Oui, on pense aux dix années qui suivent. On a le projet de le faire en province ou de faire deux éditions dans une année. On aimerait en faire une francophone avec des compagnies qui viennent de pays différents. Cette année, on a essayé de prendre contact avec plusieurs lieux dans cette optique. En les invitant, ils peuvent déjà se faire une idée. Certaines compagnies y pensent déjà également. Certaines nous disent qu’ils n’ont pas pu s’inscrire cette année mais qu’ils envisagent de le faire l’an prochain. Financièrement, on essaye de faire des bénéfices, des recettes pour l’avenir. On a investi par exemple dans les lits de camps. On aimerait tenter de nouvelles choses comme créer une contrainte de jeu, pourquoi pas un objet imposé que toutes les compagnies devraient utiliser. On veut expérimenter. C’est comme dormir sur place. Au début, on se posait des questions et puis on a essayé. Ça a très bien fonctionné. C’est important et très fort de faire la représentation à l’endroit même où les artistes ont dormi pendant deux jours. Pour la cohésion c’est pas mal et cela permet de faire vivre le lieu. Le directeur adore ça et nous aussi. C’est très convivial.

L’édition rêvée ressemblerait à quoi pour vous ?

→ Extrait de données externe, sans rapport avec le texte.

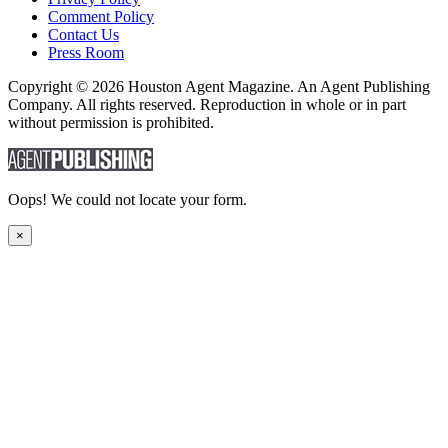
Comment Policy
Contact Us
Press Room
Copyright © 2026 Houston Agent Magazine. An Agent Publishing
Company. All rights reserved. Reproduction in whole or in part
without permission is prohibited.
Oops! We could not locate your form.
×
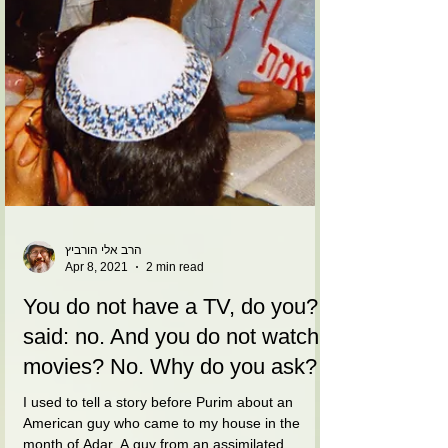
הרב אלי הורביץ
Apr 8, 2021
2 min read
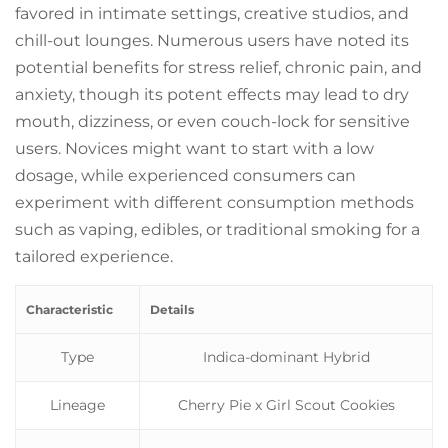
favored in intimate settings, creative studios, and
chill-out lounges. Numerous users have noted its
potential benefits for stress relief, chronic pain, and
anxiety, though its potent effects may lead to dry
mouth, dizziness, or even couch-lock for sensitive
users. Novices might want to start with a low
dosage, while experienced consumers can
experiment with different consumption methods
such as vaping, edibles, or traditional smoking for a
tailored experience.
Characteristic
Details
Type
Indica-dominant Hybrid
Lineage
Cherry Pie x Girl Scout Cookies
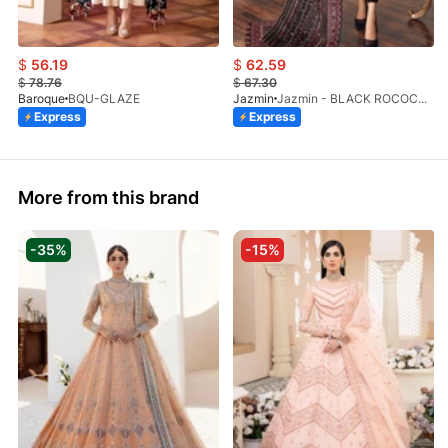
$
56.19
$
62.59
$
78.76
$
67.30
Baroque
BQU-GLAZE
Jazmin
Jazmin - BLACK ROCOCO B (SB)
Express
Express
More from this brand
-35%
-15%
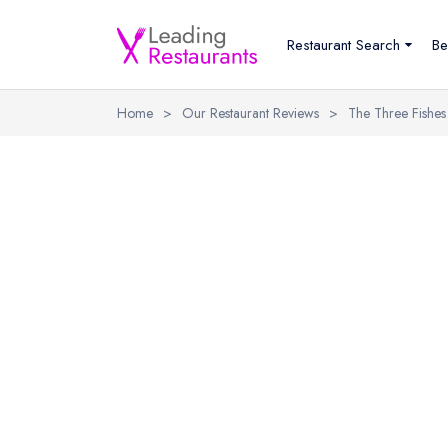
Restaurant Search
Be
Home
>
Our Restaurant Reviews
>
The Three Fishes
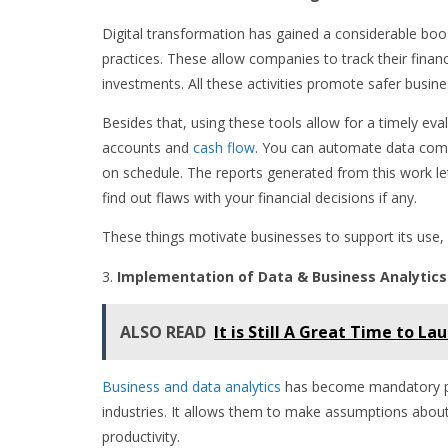
Digital transformation has gained a considerable boo
practices. These allow companies to track their finan
investments. All these activities promote safer busine
Besides that, using these tools allow for a timely ev
accounts and
cash flow
. You can automate data comp
on schedule. The reports generated from this work let
find out flaws with your financial decisions if any.
These things motivate businesses to support its use, a
Implementation of Data & Business Analytics
ALSO READ
It is Still A Great Time to La
Business and data analytics
has become mandatory prac
industries. It allows them to make assumptions about
productivity.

Baptiste dit toujours que le top, ce serait à l’Odéon. Eliot pense que chaque chose est différente mais aimerait un lieu qui accueille plus de gens. Juliette, quant à elle, a mille idées. Déjà, ce serait avec huit compagnies francophones qui viendraient de partout et même du Canada. On mélangerait ceux qui sont professionnels et ceux en voie de professionnalisation. Quatre d’un côté et quatre de l’autre. Ce serait intéressant de voir tout le monde être dépossédé, en 48h. Ce n’est pas forcément parce que tu as plus d’expérience que tu as plus d’originalité ou de cohésion. On vivrait toujours ensemble, peut-être qu’il y aurait des jeux mais toujours dans la répétition, avec un objet ou une phrase imposée en plus du thème et des quinze minutes de représentation. Je vois bien cela dans une ferme avec un grand champ. Un peu comme le Théâtre de l’Aquarium mais version champ immense où les compagnies pourraient répéter un peu partout. Pourquoi pas être là pendant un mois, travailler sur le lieu pour l’aménager, faire une horloge géante avec le foin, faire appel à des collectifs d’aménagement du territoire, des jeunes avec qui on pourrait travailler… Ce serait que des 48h mais on pourrait faire des expositions… On donne un thème et on voit ce que ça peut donner au niveau du théâtre, peut-être du court-métrage ou des artistes qui font des peintures, des sculptures… ça serait le top ! L’idéal serait aussi que l’on soit payé et dire que c’est illimité : on pourrait se retrouver avec des compagnies de dix ou quarante artistes. On pourrait faire ce que l’on veut.